In this view we can see how any cause can have both physical (body) and spiritual (mind) properties. In this abstracted view of a cause, it now also exists not only in time and space but also outside of them. The cause can be treated as something that belongs outside of its material manifestations in reality. Beyond its physics, its existence alone allows it to be a real and specific spiritual thing.

By making room for the spiritual reality of causes, completely outside of their physical attributes, we open up a new plane of reality. The plane of non-material things having a legitimate spiritual existence. This plane seems to be where the most important and intimate elements of humanity exist. When we love another, express our feelings, or notice a familiar idiosyncrasy of a close friend, these matters have little to no weight in the physical world. Of course they have physical roots, origins, and attributes – but the parts of them that matter most belong within the spiritual dimension, the world of the mind. 

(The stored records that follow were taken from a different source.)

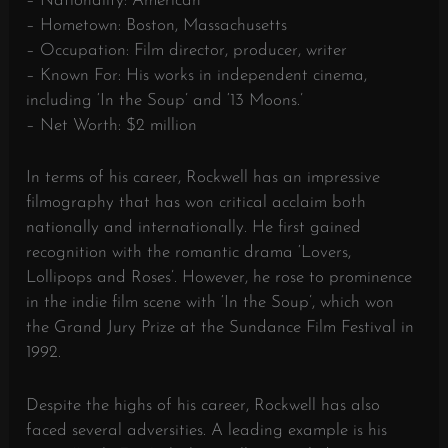
– Nationality: American
– Hometown: Boston, Massachusetts
– Occupation: Film director, producer, writer
– Known For: His works in independent cinema,
including ‘In the Soup’ and ‘13 Moons.’
– Net Worth: $2 million
In terms of his career, Rockwell has an impressive
filmography that has won critical acclaim both
nationally and internationally. He first gained
recognition with the romantic drama ‘Lovers,
Lollipops and Roses’. However, he rose to prominence
in the indie film scene with ‘In the Soup’, which won
the Grand Jury Prize at the Sundance Film Festival in
1992.
Despite the highs of his career, Rockwell has also
faced several adversities. A leading example is his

By expanding our view of causes beyond just physical properties but vitally important spiritual realities - we start to see the fertile fields from which emotional meaning grows. We may realize the distinctions between mind and body are nuanced and only with both does harmonization become a reality.


2.10. Sum of All Causes

Every event in the known universe has a cause. 

For example, a tree falls and kills a girl's cat, which makes her cry:

The wind (the first environmental but invisible cause) blew the tree over. The force of the tree falling (physical and visible cause) killed the cat. The cat being dead (resultant cause) and the girl seeing the dead cat (observational cause) call up emotions (psychological cause) that lead her to cry (behavioral cause). This is a crude example, but the same can go for microbial functions in one's liver or how two people fall in love. 

These causes are different and can be viewed as pure phenomena. We do not have to know any details or interior aspects of how they work or where they are. We only need the basic idea that they are occurring and are linked together inextricably.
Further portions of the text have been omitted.